I find her use of the “awakened Brunnhilde” metaphor to be a bit weird until it’s explained some two-thirds through, but set that aside. For those interested in this kind of thing, let me note that she includes some pretty straightforward discussions of various kinds of sex and uses them as metaphors for other relations between the sexes. Must-read for anyone interested in feminism’s battle against both femininity and masculinity.
Home and Personal
“One-Hour Cheese,” by Claudia Lucero (Workman). Because our family watches very little screen-based entertainment even though I’m very busy with six kids and a job, I like to relax by creating instead of consuming. I grew up on a small family farm, so I already knew how to make butter and bread and all kinds of things.
Last summer I incorporated fermenting into our diets (sauerkraut, kombucha, kefir — all the basic granola mom stuff). So recently I tried out cheese making to learn some new skills. I read many books about it in my effort to learn, but this one was my favorite, as it fits where I am right now in terms of available time for hobbies, and the results are still very tasty.

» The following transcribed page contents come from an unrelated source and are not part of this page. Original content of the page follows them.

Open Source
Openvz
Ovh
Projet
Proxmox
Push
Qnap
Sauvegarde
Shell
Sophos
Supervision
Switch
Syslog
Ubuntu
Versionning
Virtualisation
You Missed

“The Power of Habit,” by Charles Duhigg (Random House). I wasn’t really sure how to classify this one. I’m technically reading it as part of research for the book I’m working on, “How to Control Screens So They Don’t Control You.” The idea is to give practical advice for how people can reorient their lives away from screens, and explain why they should.
As I read this book for that purpose, however, I’m also finding useful information for things like training my children and myself, as well as thought-provoking insights about moral formation. It’s a New York Times bestseller business/self-help book, but as those things go, there are definitely some good things here. I’d say it’s better than…
“Tiny Habits,” by B.J. Fogg (Houghton Mifflin Harcourt), primarily because this latter book seems to pander to people and underestimate them a bit much. He seriously recommends celebrating if you floss one tooth. I mean, okay, but that seems degrading. I guess some people’s moral development really could be so bad that they might need to legitimately celebrate flossing one tooth, but wow. This book also has some helpful insights but you have to put up with being talked down to on your way to getting them.